Lake Mary neighbors come together to help cancer patients in need.
On his wife’s birthday in December 2015, Lake Mary resident Randy Krepfle was diagnosed with stage 4 head and neck cancer.
“I didn’t have much of anything – in terms of health problems – my whole life, but this was bad right off the bat,” says Randy. “My first phone call was to my longtime neighbor and friend Dr. Gregory Ortega, who is an oncologist. His exact words to me were, ‘We’ll do whatever we have to do [to beat this].’ He was upfront that this was going to be hard and the treatment would be intense – and it was.”
Randy endured 40 treatments of radiation and chemotherapy. The radiation treatment was so severe it damaged his throat, making it extremely difficult to speak or eat for months on end. Randy lost 95 pounds, becoming almost unrecognizable to his own family and friends. He could barely whisper or take a few steps without fainting, and he was forced to relearn how to swallow and speak.
“I’ve always had a positive spirit, and I really did not realize how sick I was,” recalls Randy. “It was terrible, but I was still lucky. I had so much help and support. During my treatment, I observed so many people who couldn’t pay a bill and couldn’t get to their treatment because they had no transportation or family to help. Some cancer patients were so sick they couldn’t fill out their own paperwork. It was such an eyeopener. So many people are alone. I had to find a way to help them.”
Randy, who is now cancer-free and in much better health, cofounded Mission Blue Foundation with the same neighbor who helped him from the very beginning, Dr. Ortega. Though their nonprofit is still in its infancy, this cancer survivor and cancer doctor are channeling their own experiences to provide direct medical assistance, transportation services, food, and clothing to cancer patients in need.
Serving as president of Mission Blue Foundation is Karen Blevins, another one of Randy’s Lake Mary neighbors.
“After Randy had cancer and I learned what he and Dr. Ortega were doing, I had a desire to help,” says Karen. “We’ve all been hit personally by cancer. Mission Blue Foundation is focused on helping local cancer patients with even their most basic needs.”

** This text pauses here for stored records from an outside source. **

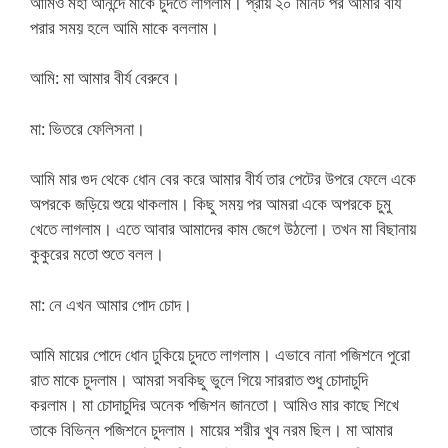
আমিও মহা আনন্দে মাকে চুদতে লাগলাম। প্রায় ২০ মিনিট পর আমার বীর্য
পরার সময় হলে আমি মাকে বললাম।
আমি: মা আমার বীর্য বেরুবে।
মা: ভিতরে ফেলিসনা।
আমি মার গুদ থেকে ধোন বের করে আমার বীর্য তার পেটের উপরে ফেলে একে
অপরকে জড়িয়ে শুয়ে থাকলাম। কিছু সময় পর আমরা একে অপরকে চুমু
খেতে লাগলাম। এতে আবার আমাদের কাম জেগে উঠলো। তখন মা বিছানায়
কুকুরের মতো শুতে বলল।
মা: নে এখন আমার পোদ চোদ।
আমি মায়ের পোদে ধোন ঢুকিয়ে চুদতে লাগলাম। এভাবে নানা পজিশনে পুরো
রাত মাকে চুদলাম। আমরা সবকিছু ভুলে গিয়ে সাররাত শুধু চোদাচুদি
করলাম। মা চোদাচুদির অনেক পজিশন জানতো। আমিও মার কাছে শিখে
তাকে বিভিন্ন পজিশনে চুদলাম। মায়ের শরীর খুব নরম ছিল। মা আমার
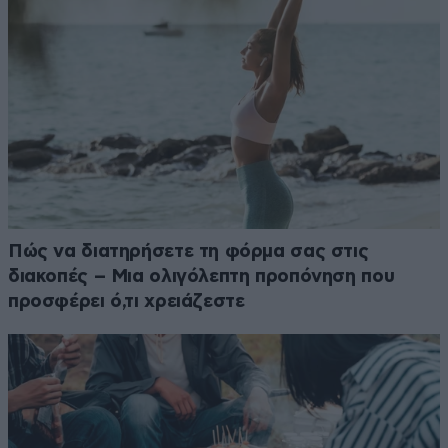
Πώς να διατηρήσετε τη φόρμα σας στις
διακοπές – Μια ολιγόλεπτη προπόνηση που
προσφέρει ό,τι χρειάζεστε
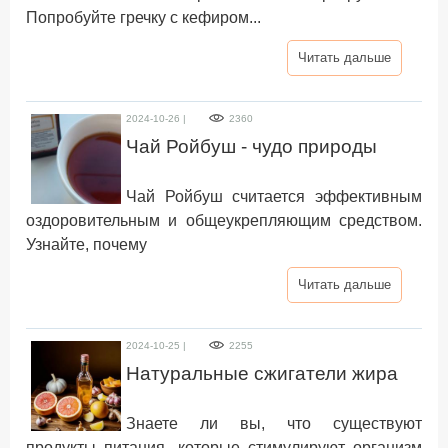
Попробуйте гречку с кефиром...
Читать дальше
2024-10-26 |
2360
Чай Ройбуш - чудо природы
Чай Ройбуш считается эффективным
оздоровительным и общеукрепляющим средством.
Узнайте, почему
Читать дальше
2024-10-25 |
2255
Натуральные сжигатели жира
Знаете ли вы, что существуют
продукты питания, которые стимулируют организм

Last year, in partnership with Mercedes-Benz of North Orlando, Mission Blue Foundation hosted its first major fundraising event featuring a drawing for a prepaid lease on a brand-new Mercedes-Benz.
“I get my car serviced there, so one day I just walked in and told the general manager, Walter Grundorf, about Mission Blue,” says Randy. “He was happy to help and be a sponsor. Lots of other local businesses were, too. The response has been amazing.”

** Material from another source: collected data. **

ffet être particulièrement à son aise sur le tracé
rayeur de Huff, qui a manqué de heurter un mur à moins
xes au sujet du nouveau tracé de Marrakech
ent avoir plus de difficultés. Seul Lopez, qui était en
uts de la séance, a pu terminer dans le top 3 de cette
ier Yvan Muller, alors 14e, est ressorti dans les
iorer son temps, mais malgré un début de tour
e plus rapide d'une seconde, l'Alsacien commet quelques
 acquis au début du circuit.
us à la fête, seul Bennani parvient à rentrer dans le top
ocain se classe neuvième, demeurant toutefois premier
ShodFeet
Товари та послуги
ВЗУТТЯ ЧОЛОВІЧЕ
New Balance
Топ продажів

Local jewelry store Park Jewelers also donated a diamond necklace as a prize, while other businesses, like Randy’s favorite restaurants, stepped up to provide gift baskets and sponsorships.
The Mission Blue Foundation has helped patients of all ages including Aidan Rawls, a four-year-old from Apopka who is battling stage 4 high-risk neuroblastoma, and a man named Byron Dupree Hosey.

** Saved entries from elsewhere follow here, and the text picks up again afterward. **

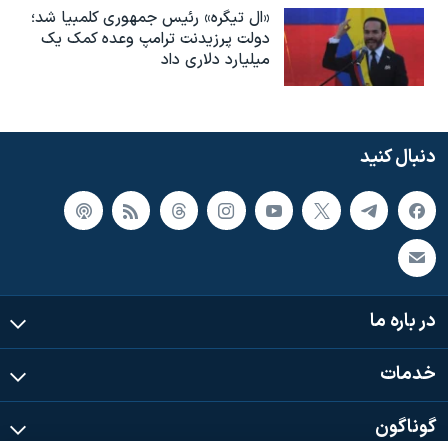
«ال تیگره» رئیس جمهوری کلمبیا شد؛
دولت پرزیدنت ترامپ وعده کمک یک
میلیارد دلاری داد
دنبال کنید
در باره ما
خدمات
گوناگون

“Mission Blue blessed me with the ability to feed myself and pay medical bills during this difficult time,” says Byron. “I am extremely thankful to Randy for sharing his story with me as well as to Mission Blue for reaching out and helping me when I needed it most.”
Dr. Ortega and Randy’s hope is to eventually raise enough money to buy a fleet of transportation vans to address what they believe is one of the biggest challenges for cancer patients.
“When you have cancer, you end up going to so many different doctors who treat different parts of the body,” says Randy. “Getting from one appointment to the next can really make a difference for a cancer patient.”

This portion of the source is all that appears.